What to do: Repeat only what appears from the line containing "специалиста" through the last line of the listing below, exactly as written.

Dataset:
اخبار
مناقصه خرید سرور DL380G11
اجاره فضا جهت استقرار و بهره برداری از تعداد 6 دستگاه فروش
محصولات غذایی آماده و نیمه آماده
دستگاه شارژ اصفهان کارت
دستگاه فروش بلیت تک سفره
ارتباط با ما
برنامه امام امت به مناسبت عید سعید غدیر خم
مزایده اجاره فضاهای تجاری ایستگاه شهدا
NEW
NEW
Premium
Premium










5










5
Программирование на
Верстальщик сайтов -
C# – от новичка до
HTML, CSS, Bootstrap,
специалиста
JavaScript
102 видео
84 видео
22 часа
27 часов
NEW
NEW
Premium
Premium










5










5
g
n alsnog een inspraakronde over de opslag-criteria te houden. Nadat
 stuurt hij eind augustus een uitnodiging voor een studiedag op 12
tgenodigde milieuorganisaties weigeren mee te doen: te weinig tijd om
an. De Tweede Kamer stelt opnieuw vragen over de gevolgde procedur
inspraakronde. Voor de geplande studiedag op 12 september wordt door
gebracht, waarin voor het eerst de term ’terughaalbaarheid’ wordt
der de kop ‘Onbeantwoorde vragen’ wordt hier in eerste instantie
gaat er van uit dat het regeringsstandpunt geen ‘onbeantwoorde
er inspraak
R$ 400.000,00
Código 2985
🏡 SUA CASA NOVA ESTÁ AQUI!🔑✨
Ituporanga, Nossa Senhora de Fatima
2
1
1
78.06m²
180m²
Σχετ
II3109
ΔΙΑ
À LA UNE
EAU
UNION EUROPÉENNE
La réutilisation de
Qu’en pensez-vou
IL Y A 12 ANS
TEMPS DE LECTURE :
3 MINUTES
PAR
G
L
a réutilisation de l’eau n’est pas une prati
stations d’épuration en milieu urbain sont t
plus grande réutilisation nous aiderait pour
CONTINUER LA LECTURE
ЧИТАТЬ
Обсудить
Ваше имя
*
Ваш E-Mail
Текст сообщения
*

The answer:
специалиста
JavaScript
102 видео
84 видео
22 часа
27 часов
NEW
NEW
Premium
Premium










5










5
g
n alsnog een inspraakronde over de opslag-criteria te houden. Nadat
 stuurt hij eind augustus een uitnodiging voor een studiedag op 12
tgenodigde milieuorganisaties weigeren mee te doen: te weinig tijd om
an. De Tweede Kamer stelt opnieuw vragen over de gevolgde procedur
inspraakronde. Voor de geplande studiedag op 12 september wordt door
gebracht, waarin voor het eerst de term ’terughaalbaarheid’ wordt
der de kop ‘Onbeantwoorde vragen’ wordt hier in eerste instantie
gaat er van uit dat het regeringsstandpunt geen ‘onbeantwoorde
er inspraak
R$ 400.000,00
Código 2985
🏡 SUA CASA NOVA ESTÁ AQUI!🔑✨
Ituporanga, Nossa Senhora de Fatima
2
1
1
78.06m²
180m²
Σχετ
II3109
ΔΙΑ
À LA UNE
EAU
UNION EUROPÉENNE
La réutilisation de
Qu’en pensez-vou
IL Y A 12 ANS
TEMPS DE LECTURE :
3 MINUTES
PAR
G
L
a réutilisation de l’eau n’est pas une prati
stations d’épuration en milieu urbain sont t
plus grande réutilisation nous aiderait pour
CONTINUER LA LECTURE
ЧИТАТЬ
Обсудить
Ваше имя
*
Ваш E-Mail
Текст сообщения
*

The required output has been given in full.